- [What the task requires]: The job is to find each line in the entries holding the string "হযরত" and copy that line.
┄┄┄┄┄┄┄┄┄┄┄┄┄┄┄┄┄┄┄┄
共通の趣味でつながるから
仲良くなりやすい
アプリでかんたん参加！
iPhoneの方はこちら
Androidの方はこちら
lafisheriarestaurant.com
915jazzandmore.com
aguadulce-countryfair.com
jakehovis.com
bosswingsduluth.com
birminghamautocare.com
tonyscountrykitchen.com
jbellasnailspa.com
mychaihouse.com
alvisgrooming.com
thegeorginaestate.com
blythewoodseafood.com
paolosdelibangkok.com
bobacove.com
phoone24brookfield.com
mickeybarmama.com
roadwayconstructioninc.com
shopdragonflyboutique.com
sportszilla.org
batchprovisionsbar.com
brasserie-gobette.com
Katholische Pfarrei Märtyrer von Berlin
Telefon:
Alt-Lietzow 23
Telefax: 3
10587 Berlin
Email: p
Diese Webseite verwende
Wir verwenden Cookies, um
┄┄┄┄┄┄┄┄┄┄┄┄┄┄┄┄┄┄┄┄
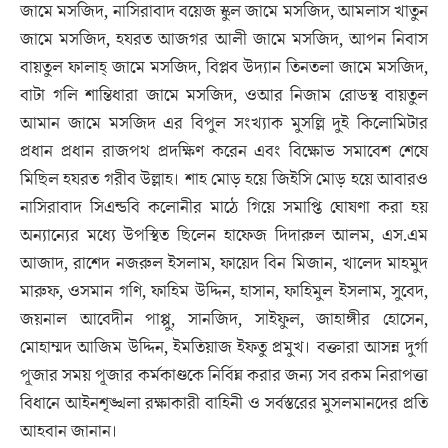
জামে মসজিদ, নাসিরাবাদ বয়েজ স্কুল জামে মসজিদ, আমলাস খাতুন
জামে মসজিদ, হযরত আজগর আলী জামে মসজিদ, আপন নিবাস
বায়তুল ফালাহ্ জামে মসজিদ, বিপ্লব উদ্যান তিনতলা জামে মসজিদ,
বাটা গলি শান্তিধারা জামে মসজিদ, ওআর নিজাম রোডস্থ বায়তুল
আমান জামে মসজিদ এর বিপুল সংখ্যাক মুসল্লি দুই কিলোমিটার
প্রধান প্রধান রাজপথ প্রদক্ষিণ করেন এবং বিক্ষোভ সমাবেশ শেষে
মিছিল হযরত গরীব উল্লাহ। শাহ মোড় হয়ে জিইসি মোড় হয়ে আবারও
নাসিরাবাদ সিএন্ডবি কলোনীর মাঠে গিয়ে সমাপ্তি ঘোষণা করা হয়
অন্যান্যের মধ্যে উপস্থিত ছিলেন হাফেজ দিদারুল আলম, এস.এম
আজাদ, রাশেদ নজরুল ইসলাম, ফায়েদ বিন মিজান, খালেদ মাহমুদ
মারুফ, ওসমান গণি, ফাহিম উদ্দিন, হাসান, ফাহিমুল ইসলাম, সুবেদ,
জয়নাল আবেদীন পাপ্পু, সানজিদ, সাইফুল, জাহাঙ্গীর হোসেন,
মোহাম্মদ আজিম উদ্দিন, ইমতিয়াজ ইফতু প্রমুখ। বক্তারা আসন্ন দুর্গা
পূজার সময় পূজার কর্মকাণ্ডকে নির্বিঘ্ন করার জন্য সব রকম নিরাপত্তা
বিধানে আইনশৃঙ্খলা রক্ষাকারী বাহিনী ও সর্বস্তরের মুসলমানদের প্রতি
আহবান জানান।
┄┄┄┄┄┄┄┄┄┄┄┄┄┄┄┄┄┄┄┄
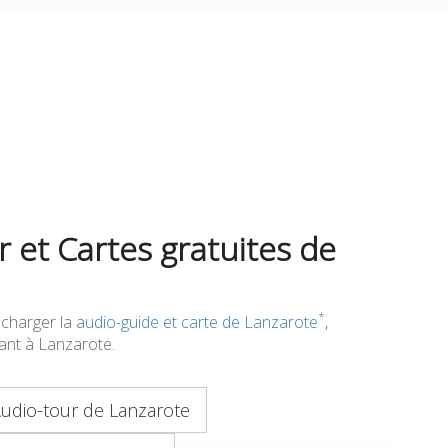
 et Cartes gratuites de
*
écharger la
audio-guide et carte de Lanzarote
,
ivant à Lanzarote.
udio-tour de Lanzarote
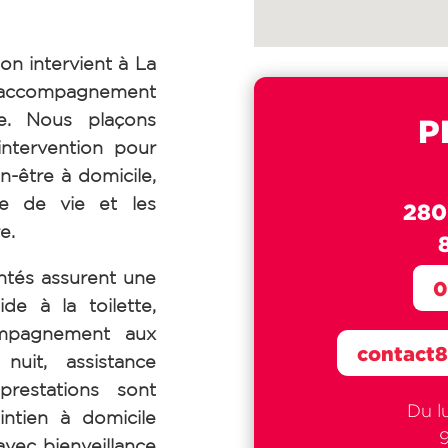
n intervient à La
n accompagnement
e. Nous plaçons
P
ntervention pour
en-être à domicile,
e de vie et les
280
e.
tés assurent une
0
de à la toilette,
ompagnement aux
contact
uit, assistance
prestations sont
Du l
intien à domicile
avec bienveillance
┄┄┄┄┄┄┄┄┄┄┄┄┄┄┄┄┄┄┄┄
- [Problem solution]:
জামে মসজিদ, হযরত আজগর আলী জামে মসজিদ, আপন নিবাস
মিছিল হযরত গরীব উল্লাহ। শাহ মোড় হয়ে জিইসি মোড় হয়ে আবারও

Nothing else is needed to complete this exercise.